Resume Parsing Across Multiple Job Domains Using a BERT-Based NER Model
Published in Irish Conference on Artificial Intelligence and Cognitive Science (AICS), 2023
Recommended citation: Srivastava, M., Greaney, P. (2023) ‘Resume Parsing Across Multiple Job Domains Using a BERT-Based NER Model’, Proceedings of the 31st Irish Conference on Artificial Intelligence and Cognitive Science, Letterkenny, Ireland, 7-8 December, Washington D.C.: IEEE Computer Society Press. https://ieeexplore.ieee.org/abstract/document/10470917/
This study presents a resume information extraction system using named entity recognition (NER) techniques. By harnessing the power of BERT, a state-of-the-art transfer learning model, in conjunction with NER, we develop a model which accurately extracts relevant information from resumes.
Our approach involves fine-tuning the pre-trained BERT base model on a customised NER resume dataset, which comprises a limited volume of annotated resume data from across four diverse job domains: information technology, human resources, consultancy, and engineering. To achieve this, we utilised the NLP capabilities of spaCy pipelines.
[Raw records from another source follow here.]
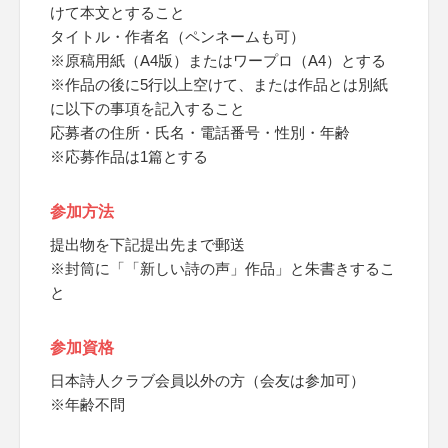
けて本文とすること
タイトル・作者名（ペンネームも可）
※原稿用紙（A4版）またはワープロ（A4）とする
※作品の後に5行以上空けて、または作品とは別紙
に以下の事項を記入すること
応募者の住所・氏名・電話番号・性別・年齢
※応募作品は1篇とする
参加方法
提出物を下記提出先まで郵送
※封筒に「「新しい詩の声」作品」と朱書きするこ
と
参加資格
日本詩人クラブ会員以外の方（会友は参加可）
※年齢不問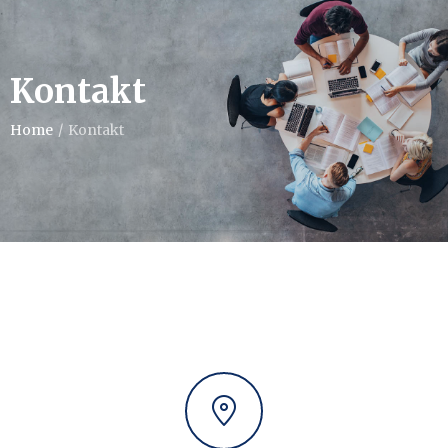
Kontakt
Home
/
Kontakt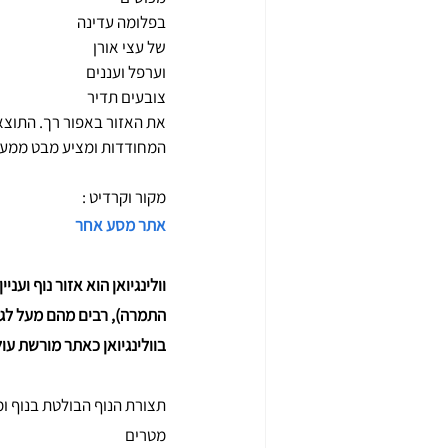
בפלומה עדינה 
של עצי אורן 
וערפל ועננים 
צובעים תדיר 
את האזור באפור רך. התוצא
המחודדות ומציע מבט ממעו
מקור וקרדיט : 
אתר מסע אחר
בוולינגיואן כאתר מורשת עו
מטרים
Our results show that even with a constrained training dataset and minimal fine-tuning, transfer learning can be successfully leveraged to extract named entities from resumes, achieving respectable accuracy tailored to our specific application.
Our findings underscore the pivotal role of data size and annotation quality in custom NER training. The model’s generalisation and contextual comprehension heavily depend on these factors, reinforcing the need for carefully selected training data. This paper sheds light on the relationship between transfer learning, NER, and data quality in developing a sophisticated resume information extraction system.